Sachant qu’une des mesures du succès, pour une recherche, est d’être souvent citée par d’autres recherches, un biophysicien vient de perdre son poste dans une publication pour avoir décidé qu’on n’était jamais si bien servi que par soi-même. 

Selon les témoignages recueillis, il avait en effet pris la peu éthique habitude de profiter des révisions qu’il faisait des textes des autres pour les inciter fortement à ajouter à leurs textes des citations de ses propres travaux. Le Journal of Theoretical Biology a annoncé dans un éditorial avoir retiré du comité ce collaborateur qu’il ne nomme pas, pour « inconduite scientifique » à grande échelle. Il aurait demandé aux auteurs de dizaines d’articles de citer pas qu’une de ses publications, mais un très grand nombre: une moyenne de 35 —et plus de 50 dans un cas. En plus de leur suggérer qu’ils changent le titre de leur article pour mentionner un algorithme qu’il a développé. Il aurait aussi été ajouté comme co-auteur de certains articles lors des « dernières étapes de révision ».  

La revue Nature confirme que le collaborateur en question est Kuo-Chen Chou, fondateur en 2003 d’une entreprise appelée l’Institut Gordon en sciences de la vie, basé à Boston. 

Il ressort de l’enquête que ce n’est pas une première, puisque la même personne avait été écartée il y a 12 mois de la revue Bioinformatics, pour un motif apparemment similaire. Selon un éditeur adjoint de cette revue, il serait sous enquête dans trois autres publications. 

Le principe de l’auto-citation ou de la « citation forcée » n’est évidemment pas une première.

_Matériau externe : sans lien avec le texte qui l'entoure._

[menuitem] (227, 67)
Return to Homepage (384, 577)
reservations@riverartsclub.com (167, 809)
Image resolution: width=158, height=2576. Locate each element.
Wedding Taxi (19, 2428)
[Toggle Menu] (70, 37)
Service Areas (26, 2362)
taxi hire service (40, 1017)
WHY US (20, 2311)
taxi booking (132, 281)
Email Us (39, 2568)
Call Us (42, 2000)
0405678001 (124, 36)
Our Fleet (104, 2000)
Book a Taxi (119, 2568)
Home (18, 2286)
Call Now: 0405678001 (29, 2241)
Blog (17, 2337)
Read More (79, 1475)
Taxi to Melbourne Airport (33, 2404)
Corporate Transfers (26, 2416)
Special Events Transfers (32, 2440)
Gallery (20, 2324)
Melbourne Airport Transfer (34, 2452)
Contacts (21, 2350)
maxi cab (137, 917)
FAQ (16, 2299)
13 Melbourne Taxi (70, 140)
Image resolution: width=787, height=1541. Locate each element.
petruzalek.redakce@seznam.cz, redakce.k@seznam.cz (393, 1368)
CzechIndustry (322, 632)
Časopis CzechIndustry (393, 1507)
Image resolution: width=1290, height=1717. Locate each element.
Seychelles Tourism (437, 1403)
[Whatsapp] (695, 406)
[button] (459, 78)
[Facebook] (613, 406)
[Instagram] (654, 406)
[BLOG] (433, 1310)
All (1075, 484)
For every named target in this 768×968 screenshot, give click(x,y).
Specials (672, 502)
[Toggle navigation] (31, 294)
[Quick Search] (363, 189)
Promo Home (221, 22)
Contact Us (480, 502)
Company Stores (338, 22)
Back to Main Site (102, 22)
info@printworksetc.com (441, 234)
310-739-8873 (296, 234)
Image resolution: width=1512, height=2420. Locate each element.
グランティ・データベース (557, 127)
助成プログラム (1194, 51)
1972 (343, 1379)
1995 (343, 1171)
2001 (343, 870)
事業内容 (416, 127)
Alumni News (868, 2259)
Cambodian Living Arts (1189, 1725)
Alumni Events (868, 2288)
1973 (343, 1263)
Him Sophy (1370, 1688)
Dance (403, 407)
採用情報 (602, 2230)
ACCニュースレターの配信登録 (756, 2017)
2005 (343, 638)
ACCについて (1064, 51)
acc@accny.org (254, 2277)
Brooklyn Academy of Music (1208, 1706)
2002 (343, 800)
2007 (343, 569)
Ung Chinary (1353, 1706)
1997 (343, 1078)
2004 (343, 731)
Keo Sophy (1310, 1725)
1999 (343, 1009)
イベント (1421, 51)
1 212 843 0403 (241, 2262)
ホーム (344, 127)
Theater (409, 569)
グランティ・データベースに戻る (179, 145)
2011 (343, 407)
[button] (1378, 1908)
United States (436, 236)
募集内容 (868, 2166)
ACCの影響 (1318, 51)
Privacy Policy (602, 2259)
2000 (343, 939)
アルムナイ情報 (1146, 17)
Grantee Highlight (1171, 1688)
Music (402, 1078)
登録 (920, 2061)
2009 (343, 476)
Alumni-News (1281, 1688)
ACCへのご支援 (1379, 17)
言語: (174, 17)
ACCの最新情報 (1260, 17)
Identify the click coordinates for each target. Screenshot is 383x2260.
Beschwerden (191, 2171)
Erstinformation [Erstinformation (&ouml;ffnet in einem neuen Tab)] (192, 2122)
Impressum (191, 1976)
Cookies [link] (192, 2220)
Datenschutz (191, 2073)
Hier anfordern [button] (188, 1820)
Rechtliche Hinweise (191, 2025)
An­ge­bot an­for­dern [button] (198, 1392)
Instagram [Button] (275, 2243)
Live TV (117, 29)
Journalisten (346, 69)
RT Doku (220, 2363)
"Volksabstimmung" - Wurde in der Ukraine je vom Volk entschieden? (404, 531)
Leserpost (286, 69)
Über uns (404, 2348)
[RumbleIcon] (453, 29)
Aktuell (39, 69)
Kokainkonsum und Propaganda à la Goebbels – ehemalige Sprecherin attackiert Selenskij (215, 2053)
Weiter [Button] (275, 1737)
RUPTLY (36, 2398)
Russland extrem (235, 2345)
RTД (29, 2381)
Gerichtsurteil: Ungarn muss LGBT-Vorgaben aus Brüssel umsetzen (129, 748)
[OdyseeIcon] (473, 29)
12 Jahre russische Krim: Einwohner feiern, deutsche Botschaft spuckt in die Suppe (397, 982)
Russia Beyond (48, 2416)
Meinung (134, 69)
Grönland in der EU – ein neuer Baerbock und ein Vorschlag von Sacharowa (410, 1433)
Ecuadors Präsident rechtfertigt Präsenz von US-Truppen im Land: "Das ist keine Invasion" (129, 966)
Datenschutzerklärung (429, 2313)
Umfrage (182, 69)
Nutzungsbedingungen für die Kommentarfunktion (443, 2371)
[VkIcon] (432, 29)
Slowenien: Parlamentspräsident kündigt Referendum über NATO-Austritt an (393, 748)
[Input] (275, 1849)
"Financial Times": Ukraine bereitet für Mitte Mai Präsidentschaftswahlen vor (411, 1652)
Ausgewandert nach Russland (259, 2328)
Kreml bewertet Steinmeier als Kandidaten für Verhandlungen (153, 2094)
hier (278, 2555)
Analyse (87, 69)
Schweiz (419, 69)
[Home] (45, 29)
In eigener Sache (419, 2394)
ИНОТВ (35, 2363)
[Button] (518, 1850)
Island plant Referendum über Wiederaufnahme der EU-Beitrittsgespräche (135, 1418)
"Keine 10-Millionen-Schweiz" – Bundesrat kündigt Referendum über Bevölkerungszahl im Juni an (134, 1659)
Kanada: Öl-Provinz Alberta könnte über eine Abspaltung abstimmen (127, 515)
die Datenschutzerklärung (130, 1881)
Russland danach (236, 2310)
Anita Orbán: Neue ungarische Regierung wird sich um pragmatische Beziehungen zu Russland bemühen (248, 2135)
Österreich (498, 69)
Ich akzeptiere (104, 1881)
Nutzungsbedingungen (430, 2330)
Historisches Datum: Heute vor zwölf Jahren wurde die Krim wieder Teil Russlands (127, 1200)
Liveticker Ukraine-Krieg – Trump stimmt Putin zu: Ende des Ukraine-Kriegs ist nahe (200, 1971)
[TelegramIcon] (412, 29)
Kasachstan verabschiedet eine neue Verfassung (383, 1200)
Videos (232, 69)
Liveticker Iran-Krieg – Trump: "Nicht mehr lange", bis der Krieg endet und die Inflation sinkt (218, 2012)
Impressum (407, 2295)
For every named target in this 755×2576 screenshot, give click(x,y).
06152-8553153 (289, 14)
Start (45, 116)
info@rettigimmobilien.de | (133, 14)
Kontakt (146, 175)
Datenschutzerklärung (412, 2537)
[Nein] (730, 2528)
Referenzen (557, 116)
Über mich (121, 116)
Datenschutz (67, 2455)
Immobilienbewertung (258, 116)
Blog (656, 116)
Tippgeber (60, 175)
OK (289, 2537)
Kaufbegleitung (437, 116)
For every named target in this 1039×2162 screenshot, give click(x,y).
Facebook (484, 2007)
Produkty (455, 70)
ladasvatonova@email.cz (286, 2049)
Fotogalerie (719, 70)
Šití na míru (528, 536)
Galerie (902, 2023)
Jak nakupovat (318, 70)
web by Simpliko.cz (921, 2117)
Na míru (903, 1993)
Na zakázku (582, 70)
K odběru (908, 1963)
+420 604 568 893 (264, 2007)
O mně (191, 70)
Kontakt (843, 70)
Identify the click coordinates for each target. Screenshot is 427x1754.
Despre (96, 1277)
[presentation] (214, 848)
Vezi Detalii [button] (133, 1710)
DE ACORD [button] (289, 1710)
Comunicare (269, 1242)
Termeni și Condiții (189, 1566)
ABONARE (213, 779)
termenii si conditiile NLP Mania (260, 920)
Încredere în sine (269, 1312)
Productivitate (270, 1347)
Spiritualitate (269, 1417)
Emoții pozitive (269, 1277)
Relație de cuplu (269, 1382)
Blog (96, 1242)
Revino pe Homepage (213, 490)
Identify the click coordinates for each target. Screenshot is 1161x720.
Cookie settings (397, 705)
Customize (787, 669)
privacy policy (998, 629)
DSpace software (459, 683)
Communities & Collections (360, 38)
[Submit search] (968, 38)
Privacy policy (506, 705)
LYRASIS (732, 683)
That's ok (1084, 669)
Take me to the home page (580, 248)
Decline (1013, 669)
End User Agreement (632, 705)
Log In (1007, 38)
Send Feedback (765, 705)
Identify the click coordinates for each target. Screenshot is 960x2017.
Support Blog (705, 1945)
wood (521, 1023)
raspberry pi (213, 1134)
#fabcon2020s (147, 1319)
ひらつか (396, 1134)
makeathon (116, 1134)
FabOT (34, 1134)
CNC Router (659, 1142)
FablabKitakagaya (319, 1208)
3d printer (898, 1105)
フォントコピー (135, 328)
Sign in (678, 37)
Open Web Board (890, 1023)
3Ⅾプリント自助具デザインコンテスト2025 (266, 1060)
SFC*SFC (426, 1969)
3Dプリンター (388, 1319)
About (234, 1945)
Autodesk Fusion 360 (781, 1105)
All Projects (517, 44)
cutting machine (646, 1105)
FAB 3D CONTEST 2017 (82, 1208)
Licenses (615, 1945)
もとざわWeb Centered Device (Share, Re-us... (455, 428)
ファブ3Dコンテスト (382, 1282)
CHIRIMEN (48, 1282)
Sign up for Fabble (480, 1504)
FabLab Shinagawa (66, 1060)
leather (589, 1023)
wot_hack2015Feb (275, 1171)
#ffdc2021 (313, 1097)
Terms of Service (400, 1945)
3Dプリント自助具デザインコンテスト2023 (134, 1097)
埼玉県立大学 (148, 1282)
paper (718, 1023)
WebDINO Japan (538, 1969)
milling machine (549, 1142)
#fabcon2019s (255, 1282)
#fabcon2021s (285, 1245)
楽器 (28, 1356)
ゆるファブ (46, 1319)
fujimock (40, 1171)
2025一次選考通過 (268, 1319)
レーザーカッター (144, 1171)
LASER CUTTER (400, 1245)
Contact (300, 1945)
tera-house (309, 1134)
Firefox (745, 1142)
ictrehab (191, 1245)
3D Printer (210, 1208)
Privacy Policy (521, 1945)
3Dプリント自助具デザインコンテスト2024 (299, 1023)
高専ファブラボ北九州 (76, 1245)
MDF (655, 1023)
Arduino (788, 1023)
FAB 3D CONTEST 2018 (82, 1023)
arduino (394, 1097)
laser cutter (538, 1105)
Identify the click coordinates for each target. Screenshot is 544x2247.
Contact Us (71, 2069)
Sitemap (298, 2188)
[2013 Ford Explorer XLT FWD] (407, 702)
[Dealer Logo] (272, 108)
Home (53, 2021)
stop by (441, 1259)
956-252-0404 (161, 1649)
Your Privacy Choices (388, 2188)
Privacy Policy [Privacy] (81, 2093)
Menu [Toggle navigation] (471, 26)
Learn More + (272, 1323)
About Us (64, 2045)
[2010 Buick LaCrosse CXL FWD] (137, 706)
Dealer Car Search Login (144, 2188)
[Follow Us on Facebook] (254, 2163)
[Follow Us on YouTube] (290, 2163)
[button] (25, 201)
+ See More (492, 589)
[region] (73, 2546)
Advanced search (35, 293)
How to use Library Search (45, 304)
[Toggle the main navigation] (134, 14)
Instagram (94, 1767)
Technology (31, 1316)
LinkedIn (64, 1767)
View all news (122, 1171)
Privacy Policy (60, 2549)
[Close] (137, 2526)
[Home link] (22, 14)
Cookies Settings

Le géant de l’édition Elsevier —qui publie entre autres le Journal of Theoretical Biology— avait annoncé une enquête en cours en septembre dernier sur des centaines de chercheurs soupçonnés de manipuler le processus de révision par les pairs pour mousser leur propre cote. Kuo-Chen Chou est le premier dont on entend parler depuis cette annonce.  Une telle enquête peut faire appel à des outils purement statistiques, pour voir par exemple si le nombre de citations d’un chercheur augmente « mystérieusement » dès qu’il fait partie d’un comité de révision (il faut toutefois se rappeler que si un chercheur est appelé à réviser un texte, c'est peut-être parce qu'il est un expert du domaine, ce qui rend possible qu'il soit déjà cité quelque part). De telles analyses ont déjà démontré que dans la grande majorité des cas, le réviseur n’est pas cité dans les travaux qu’il révise ou bien —dans plus de 98 ou 99% des cas— il n'est cité que dans moins de 10% d’entre eux.